# Need Tickets for Crested Butte in March



## Stiff N' Wett (Feb 18, 2010)

Coors used to do a buy one get one for crested Butte, call a liquor store in Gunnison and see if they are still doing it. Just a heads up Yonder Mountain String Band is playing at the base of CB on I think the 27 of March, should be a great time.
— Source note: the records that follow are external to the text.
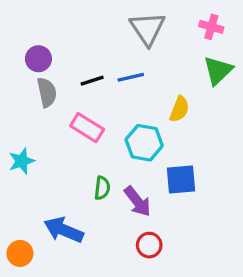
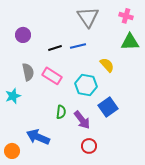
green triangle: (218, 70) -> (130, 42), turned 42
gray semicircle: (47, 92) -> (28, 72), moved
yellow semicircle: (179, 109) -> (107, 65), turned -63
blue square: (181, 180) -> (108, 107), turned -30

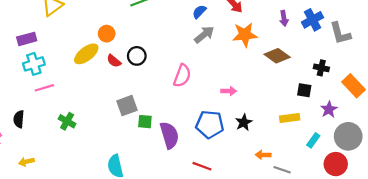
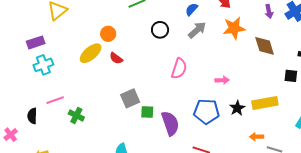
black circle: (137, 56) -> (160, 30), moved
brown diamond: (277, 56) -> (265, 46), turned 40
pink line: (44, 88) -> (55, 100), moved
yellow rectangle: (290, 118) -> (265, 103), moved, size x1.4

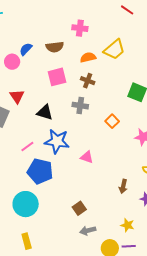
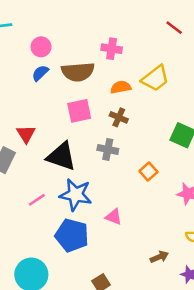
brown semicircle: (55, 47) -> (78, 72), size x1.4
pink circle: (12, 62) -> (41, 47), moved
black triangle: (45, 112) -> (61, 156), size x1.4
blue pentagon: (40, 171) -> (72, 235), moved
brown arrow: (123, 186) -> (159, 257), turned -128

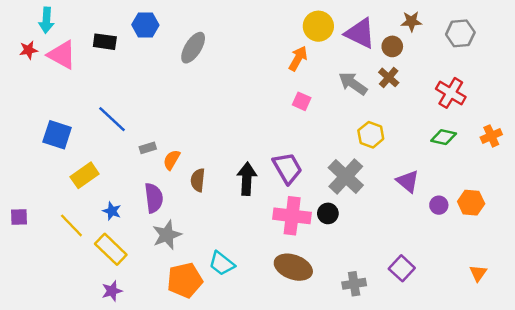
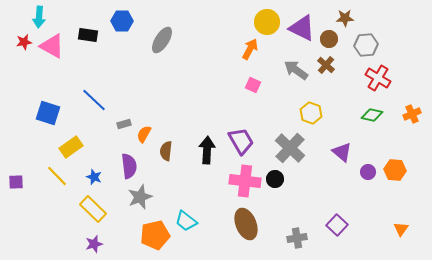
gray hexagon: (460, 33) -> (366, 45), moved
yellow line: (71, 225) -> (57, 176), moved
brown ellipse: (293, 267) -> (246, 224), turned 48

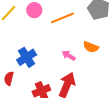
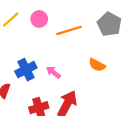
pink arrow: (69, 56) -> (53, 72), moved

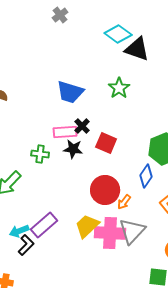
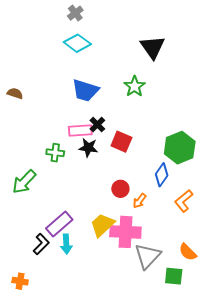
cyan diamond: (118, 34) -> (77, 43), moved
black triangle: (137, 49) -> (153, 47), turned 36
red circle: (105, 190) -> (120, 189), size x0.6
cyan arrow: (19, 231) -> (66, 244), moved, turned -72
gray triangle: (132, 231) -> (148, 256), moved

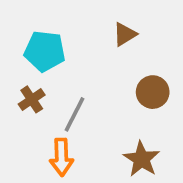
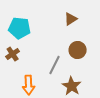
brown triangle: (125, 34) -> (71, 19), moved
gray line: (74, 114) -> (55, 65), moved

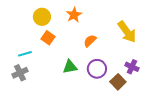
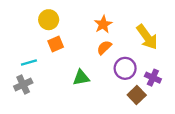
orange star: (74, 15) -> (103, 24), moved
orange square: (48, 38) -> (56, 44), turned 32
purple circle: (97, 69) -> (125, 68), moved

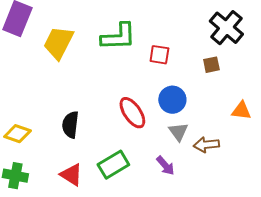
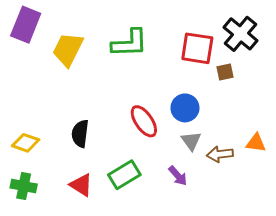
red square: (159, 55) -> (197, 48), moved, size x1.6
orange triangle: (241, 111) -> (256, 143), moved

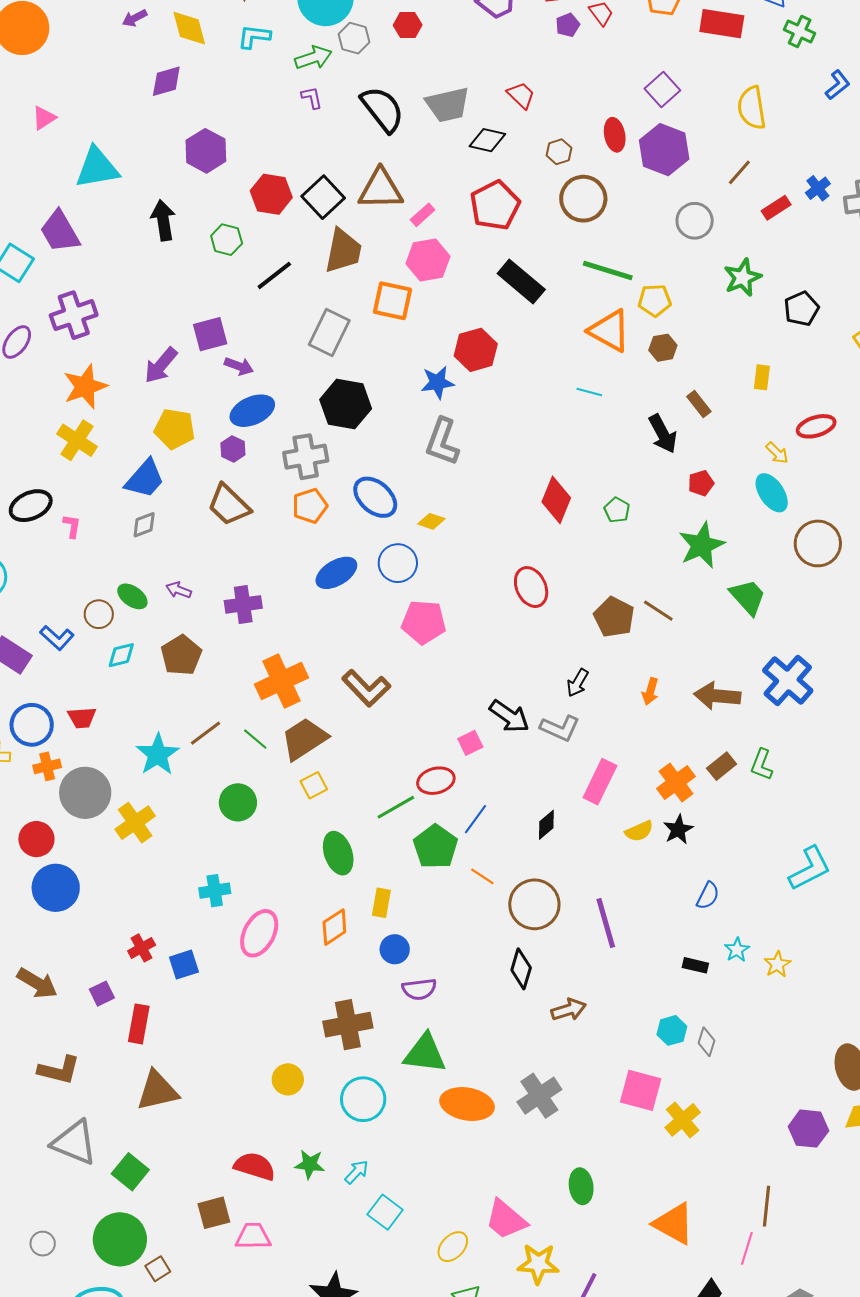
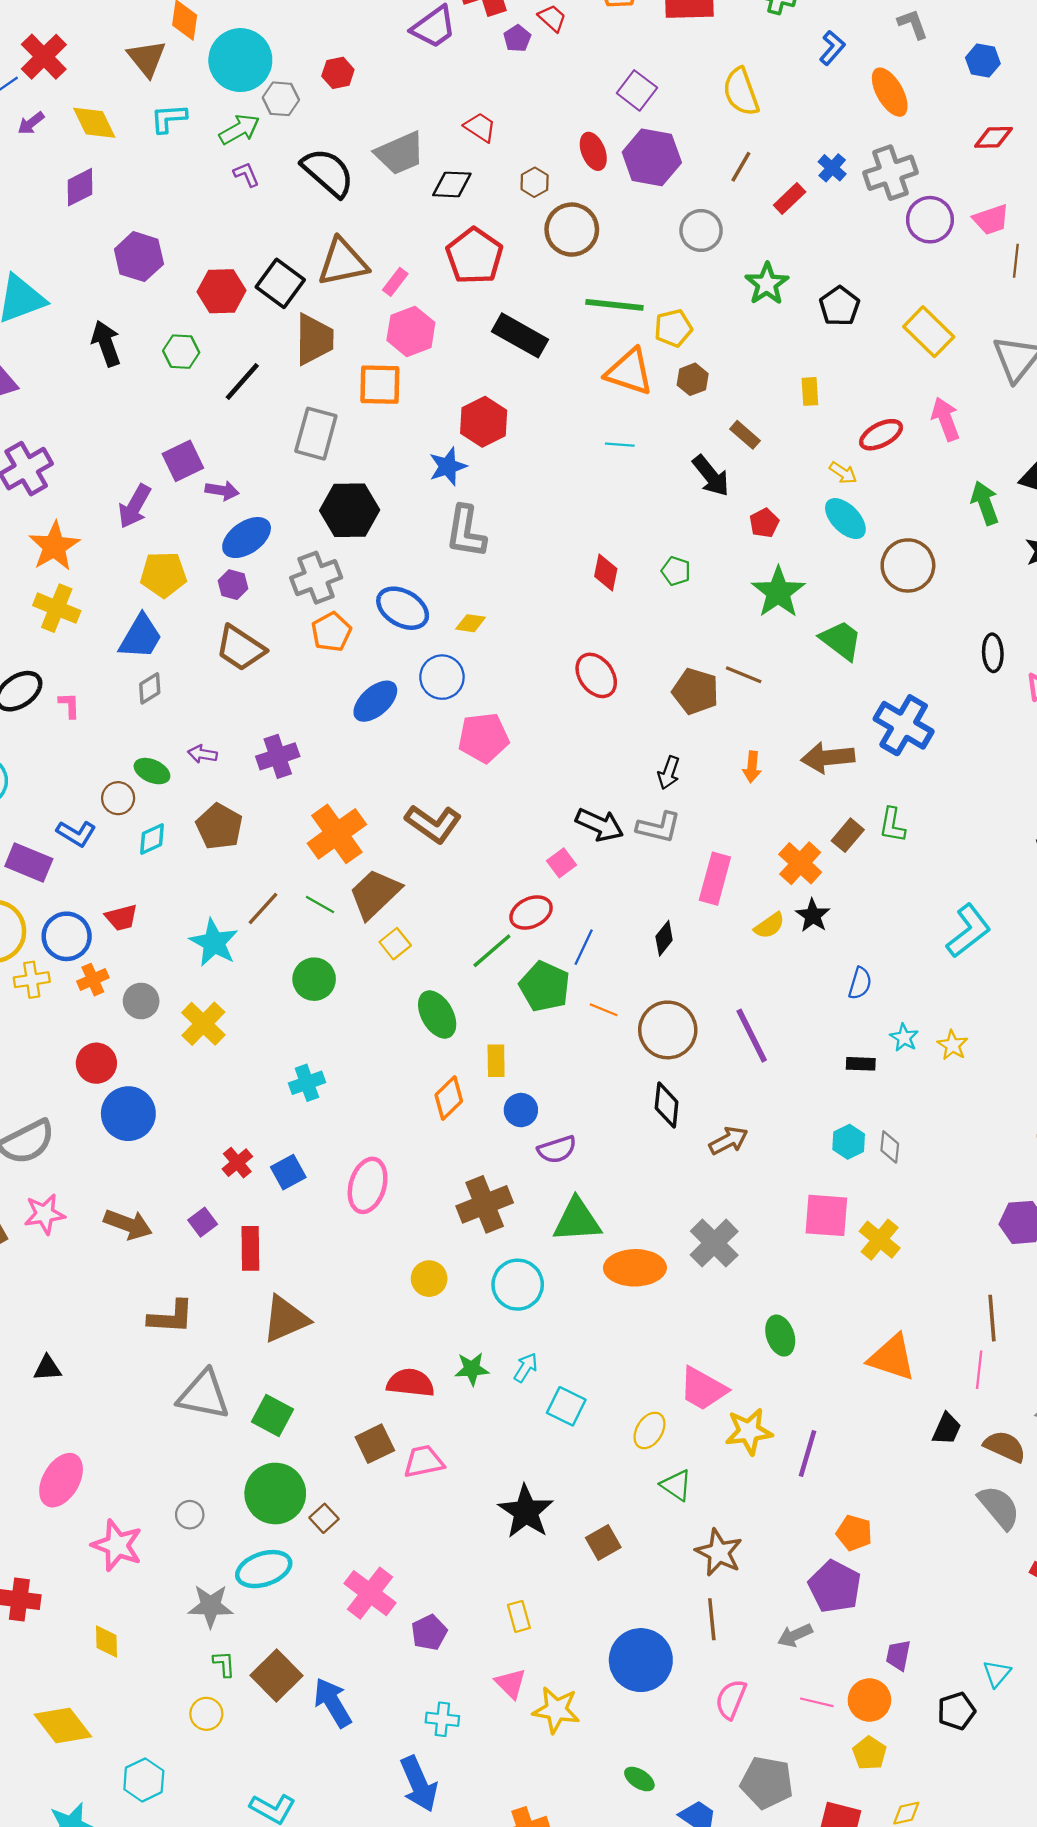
red diamond: (556, 500) -> (606, 572), size x0.7
gray circle: (85, 793) -> (141, 1001), size x0.6
pink ellipse: (259, 933) -> (368, 1185), moved

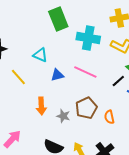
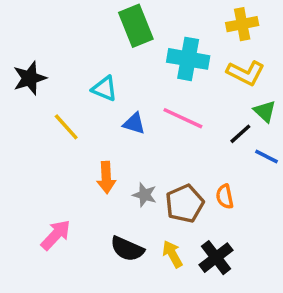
blue triangle: (57, 75) -> (134, 123), turned 32
brown pentagon: (86, 108) -> (185, 204), moved

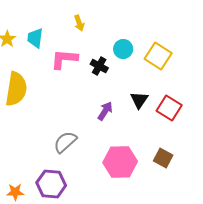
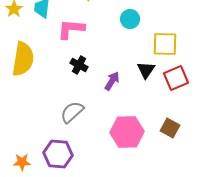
yellow square: (158, 56) -> (165, 44), moved, turned -32
black cross: (99, 66) -> (79, 65), moved
red square: (169, 108) -> (176, 78), turned 35

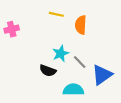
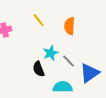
yellow line: (56, 14) -> (39, 20), moved, turned 40
black semicircle: (48, 71) -> (39, 69), turned 49

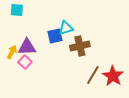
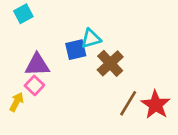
cyan square: (17, 10) -> (23, 14), turned -32
brown cross: (80, 46) -> (110, 63), turned -30
yellow arrow: (12, 52) -> (17, 102), moved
Just called my local store in Gunny they said they are still doing the deal. You buy a 24 pack of coors have a good ole time with that and then get buy one get one half off lift tickets.
Have Fun


----------



## Duckierado (Jul 28, 2009)

Was just down there this past weekend. If you call the Chamber and speak to Suzane she'll give you a list of hotels that offer discounted tickets. Ours were $66 but I think they'll be dropping by the time you go. 
I highly recommend checking out the Super 8 is you are staying in Gunny on the cheap. AJ, the guy that runs it is first rate. 
oh and biscuits and gravy, sausage, eggs, and waffles on the breakfast buffet.


----------



## milo (Apr 21, 2004)

*........*

.....just saw an add from the beer store in gunny.....1/2 price tickets if you buy 12'er of coors....1st beer store on right, commin' from monarch way....ps mountian is super good right now....


----------